>>>>> Chris Marshall <[email protected]> writes: >>>>> On 3/8/2011 9:02 AM, Ingo Schmid wrote:
>> there are certainly two major features which impact PDL performance:
>> 1. Threading should be aware of multiple CPUs and cores
>> automagically and use them.
> This would be nice to have.
To be honest, I never had a formal class on parallel
programming, so my perception could be a bit naive. But
nevertheless still.
My understanding of this problem is that if, e. g., the
following computation is to be done:
$a = $b->plus ($c, 0)->mult ($d, 0)->sumover ();
it's the ->sumover () step that is to be considered for the
parallelization first. Unfortunately, it's, at the very same
time, the last to be actually “seen” by PDL.

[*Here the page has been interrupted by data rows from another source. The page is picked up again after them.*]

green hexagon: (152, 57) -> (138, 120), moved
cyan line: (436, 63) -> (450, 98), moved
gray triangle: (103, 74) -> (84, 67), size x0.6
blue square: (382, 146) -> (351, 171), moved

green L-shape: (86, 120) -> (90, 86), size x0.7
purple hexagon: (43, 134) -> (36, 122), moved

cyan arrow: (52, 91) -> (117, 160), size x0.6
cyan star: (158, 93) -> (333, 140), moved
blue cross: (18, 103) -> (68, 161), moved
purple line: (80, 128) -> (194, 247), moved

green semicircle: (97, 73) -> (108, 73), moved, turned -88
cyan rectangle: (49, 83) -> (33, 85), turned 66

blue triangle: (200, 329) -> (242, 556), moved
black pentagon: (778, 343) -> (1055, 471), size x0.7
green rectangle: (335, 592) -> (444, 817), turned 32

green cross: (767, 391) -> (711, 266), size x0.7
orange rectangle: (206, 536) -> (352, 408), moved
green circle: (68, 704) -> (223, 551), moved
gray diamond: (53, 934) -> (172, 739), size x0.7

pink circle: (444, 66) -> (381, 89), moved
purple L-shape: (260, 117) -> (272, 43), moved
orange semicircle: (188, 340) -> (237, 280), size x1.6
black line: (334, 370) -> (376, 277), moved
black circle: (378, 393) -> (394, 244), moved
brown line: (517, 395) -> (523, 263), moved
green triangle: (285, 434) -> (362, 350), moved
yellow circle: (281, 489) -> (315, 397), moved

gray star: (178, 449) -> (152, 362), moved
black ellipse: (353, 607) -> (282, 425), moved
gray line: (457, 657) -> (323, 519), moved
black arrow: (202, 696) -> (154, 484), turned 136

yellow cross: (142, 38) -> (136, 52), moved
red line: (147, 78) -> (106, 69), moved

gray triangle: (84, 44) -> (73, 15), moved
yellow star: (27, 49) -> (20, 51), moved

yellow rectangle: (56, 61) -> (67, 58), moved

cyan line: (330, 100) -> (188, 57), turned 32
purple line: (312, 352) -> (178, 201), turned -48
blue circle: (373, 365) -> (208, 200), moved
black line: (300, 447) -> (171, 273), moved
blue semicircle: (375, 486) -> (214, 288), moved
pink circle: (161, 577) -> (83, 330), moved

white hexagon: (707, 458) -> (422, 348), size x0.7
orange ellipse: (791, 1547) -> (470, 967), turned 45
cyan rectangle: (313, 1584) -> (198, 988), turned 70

For a sequence of elementwise and aggregation operations like
that, my guess would be to parallelize the computation roughly
as follows (where half () is a ->slice ()-based function that
splits a PDL instance into two halves along its most major
dimension):
{
my ($b1, $b2) = half ($b);
my ($c1, $c2) = half ($c);
my ($d1, $d2) = half ($d);
my $t1
= XXXTHREAD->spawn {
$b1->plus ($c1, 0)->mult ($d1, 0)->sumover ();
};
my $t2
= XXXTHREAD->spawn {
$b2->plus ($c2, 0)->mult ($d2, 0)->sumover ();
};
XXXTHREAD->wait ($t1, $t2);
my $a
= PDL->new ([ XXXTHREAD->value ($t1),
XXXTHREAD->value ($t2) ])->sumover ();
}
(Here, I've used that the ->sumover () over an array is the
->sumover () over the ->sumover ()'s over its subarrays. For
the other aggregate functions, it may be like or different.)
Once we have the topmost operator, and the nelem () of the PDL
instance to be passed to it, we can decide should we utilize the
parallel computation for it, by “splitting” it like shown above.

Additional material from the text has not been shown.